## 4.2 Model testing

### 4.2.1 Internal testing

One important aspect to be considered in such a modelling process is the need to test the outcome data. As already mentioned, a predictive model is a statistical hypothesis that needs to be validated in order to assess its level of confidence. Generally, the test of a model should take place through different stages: first, it has to be based on internal data, the same on which the processing has been performed; afterwards, it has to be carried out on new, independent data, which archaeologists collect from the field. In the Pisa coastal plain project, the first stage of testing was carried out by measuring the model performances, which is the degree to which a model correctly predicts the presence or absence of archaeological remains. A high standard of performance, defined by a gain value very close to 1, is based on the calculation of the so-called Kvamme gain, defined by the algorithm:

G = 1- (Pa/Ps) [Verhagen 2007]

where Pa corresponds to the area proportion of the zone of interest and Ps to the proportion of sites found in the zone of interest.

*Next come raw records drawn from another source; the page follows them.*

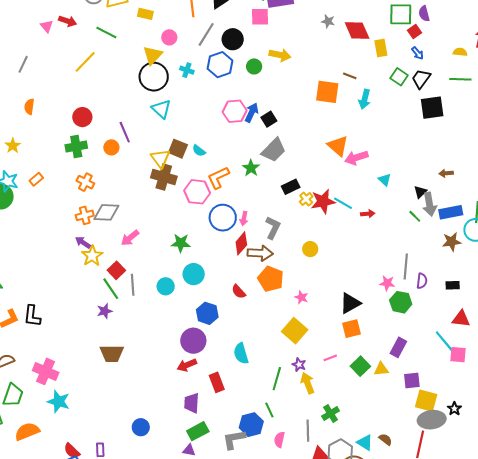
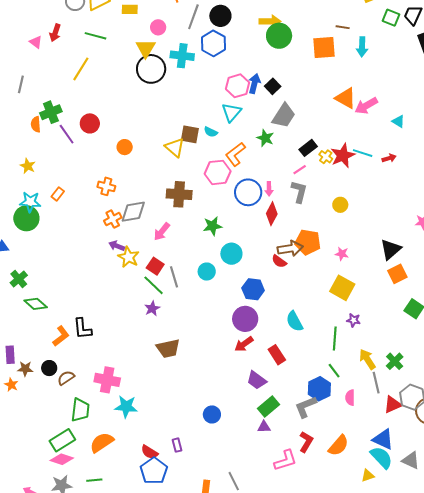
red arrow: (68, 21) -> (55, 33), turned 102
green circle: (254, 66) -> (279, 36), moved, size x1.6
cyan cross: (187, 70) -> (182, 56), size x1.6
cyan triangle: (161, 109) -> (231, 112), moved, turned 40
purple line: (125, 132) -> (67, 134), moved
green cross: (76, 147) -> (51, 112), moved
brown cross: (164, 177) -> (179, 194), moved
brown arrow: (260, 253) -> (290, 248), moved
pink line: (330, 358) -> (300, 170), moved
yellow arrow: (308, 383) -> (367, 359), moved
purple trapezoid: (192, 403) -> (257, 380), turned -45

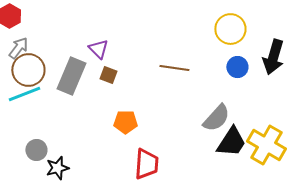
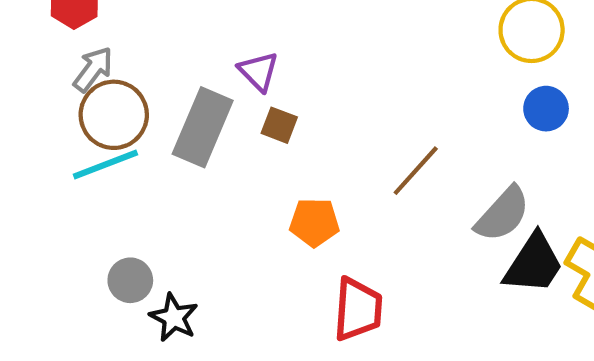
brown line: (174, 68) -> (416, 171), moved, turned -56
black star: (57, 168) -> (174, 318), turned -30

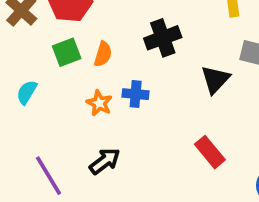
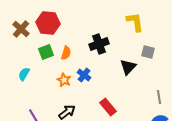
blue cross: (136, 94) -> (84, 75), turned 32
red rectangle: (210, 152) -> (108, 107), moved

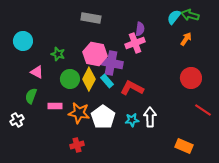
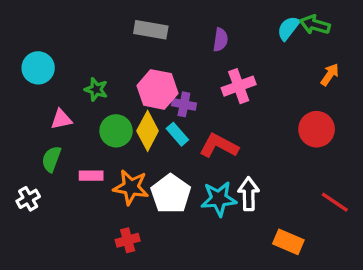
purple semicircle: (140, 29) -> (220, 40), moved
orange arrow: (186, 39) -> (330, 75), moved
pink cross: (135, 43) -> (239, 86), moved
purple cross: (111, 63) -> (184, 104), size x0.6
pink triangle: (37, 72) -> (61, 119), turned -40
red line: (203, 110) -> (335, 202), moved
cyan star: (132, 120) -> (219, 199), size x1.5
orange rectangle: (184, 146) -> (288, 242), moved

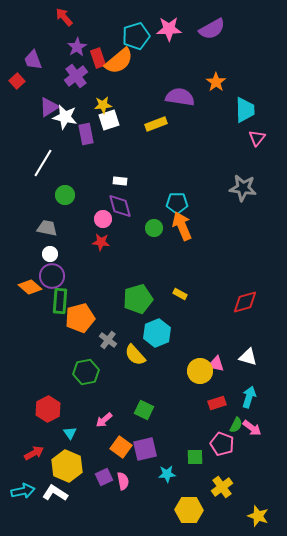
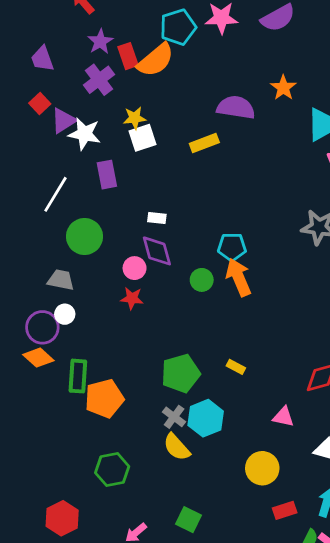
red square: (17, 81) -> (40, 103), moved
purple rectangle: (86, 134) -> (107, 175), moved
green circle: (65, 195) -> (84, 236), size x1.4
purple circle: (52, 276) -> (42, 327), moved
gray cross: (108, 340) -> (174, 417), moved
pink triangle: (216, 364) -> (283, 417), moved

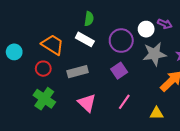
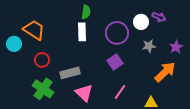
white rectangle: (85, 39) -> (82, 32), turned 60
orange trapezoid: (53, 45) -> (34, 30), moved
gray star: (154, 54) -> (149, 46), size x0.6
gray rectangle: (78, 72) -> (70, 73), moved

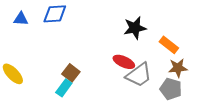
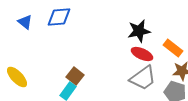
blue triangle: (21, 19) -> (25, 22), turned 35
red ellipse: (124, 62) -> (142, 54), moved

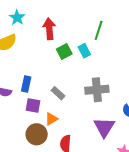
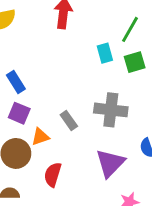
green square: (64, 51) -> (135, 62), moved
blue rectangle: (26, 84) -> (16, 82), turned -56
gray rectangle: (58, 93) -> (69, 120), moved

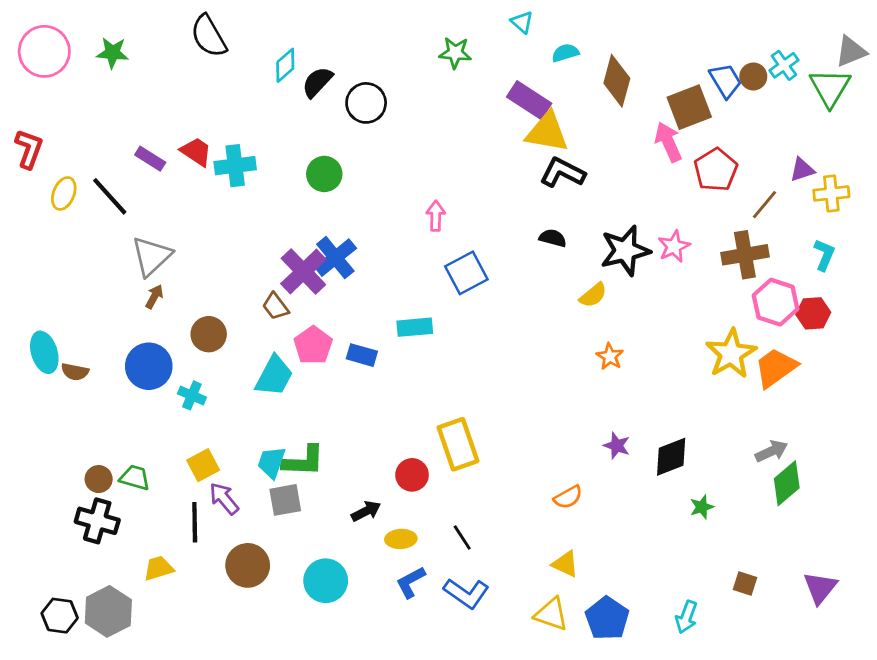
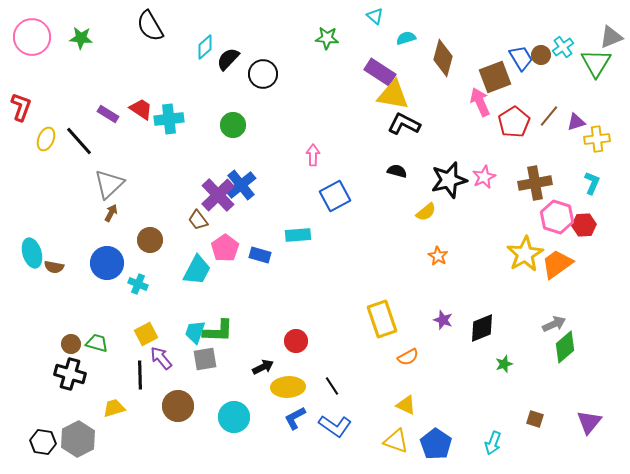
brown line: (764, 205) -> (549, 116), moved
yellow rectangle: (458, 444) -> (382, 319), moved
yellow ellipse: (401, 539) -> (288, 387), size x1.5

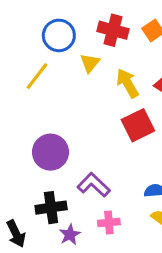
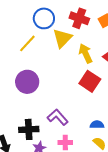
yellow triangle: (90, 63) -> (62, 38), size x1.5
red square: (138, 125) -> (90, 81), turned -35
purple circle: (50, 152) -> (27, 82), moved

When the final value is close to 1, it indicates a good working model in terms of accuracy and precision. In this case we obtained, both in the 'training' and in the 'testing' model, a very good standard of performance related to the high risk level areas, resulting in a Kvamme`s gain values of 0.980 and 0.888. Subsequently, further internal testing was applied to the two models, in order to quantify their difference and discrepancy levels, by means of the following algorithm:

K= (Po – Pe)/(1-Pe) [Verhagen 2007]

where Po is the observed agreement and Pe is the expected agreement between the two classifications. The final value obtained, 0.952, seems to confirm a nearly complete agreement between the two models (Figure 4).

Figure 4: Discrepancy map obtained by comparing the two training and testing models Finally, as for every statistical hypothesis, it is important to test it by verifying the discrepancy between a starting assumption and the available data, where we consider as available data the dataset made by new, independent elements not used for building the model (Verhagen 2007). In this sense, statistics help us in answering the archaeological questions which led to the creation of the predictive model (Fletcher and Lock 2005), making a quantitative assessment of the level of confidence which archaeologists can look at.